From Boston Globe
Brian Buzby had a splitting headache the first day of Ramadan from caffeine withdrawal and mild dehydration. He loved the late night Taraweeh prayers at the mosque, when a portion of the Koran is recited each night, and stayed long afterward talking with friends. Then he returned home to his apartment in South Boston and opened the refrigerator again.
“I don’t even go to sleep before suhoor,” the 30-year-old student told a small group of fellow converts gathered at the Islamic Society of Boston Cultural Center last week, referring to the 3 a.m. predawn meal. “I go home and I keep eating.”
A burst of laughter; their teacher, Hossam AlJabri, smiled.
“We’re still in the beginning,” he said. “But Ramadan will just keep throwing beautiful things at you.”

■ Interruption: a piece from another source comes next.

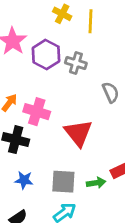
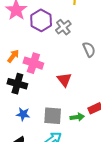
gray cross: (76, 63) -> (63, 27), turned 35
red triangle: (78, 133) -> (64, 80), size x0.7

Ramadan — which occupies the ninth month of the Islamic calendar, when Muslims believe the Koran was revealed to the Prophet Mohammed — is the holiest time of the year in Islam, a time for fasting, self-improvement, family celebration, and intensive prayer.
For converts, Ramadan, which began the second week of July and continues until early August, can also be lonesome and bewildering. Fasting from food and water from the first light of dawn to sunset is a physical challenge. Family, friends, and colleagues who are not Muslim are not always quick to see its purpose or benefits. And without family to share the predawn suhoor meal and the evening iftar meal — those can be big family meals, or something smaller — some converts miss out on Ramadan’s communal spirit.
But Boston’s largest mosque, the Islamic Society of Boston Cultural Center, has been working to help converts enjoy Ramadan and navigate its tougher terrain.
“It’s not totally my first Ramadan, but I wasn’t part of a community last Ramadan — and there’s a big, big difference,” Buzby told his friends at the new converts’ class last week.
Unlike some suburban mosques whose members are mostly families, or mosques whose members are mostly one or two ethnic groups, the cultural center in Roxbury is diverse, urban, and filled with students and other young people who are in Boston temporarily, or just beginning to put down roots.
And the imam, William Suhaib Webb, is particularly attuned to issues facing converts — he is one.
“Especially for converts who are out of college, not married, and don’t have a strong social support group, I think the mosque becomes a place where they can come and get some family time in,” Webb said in an interview.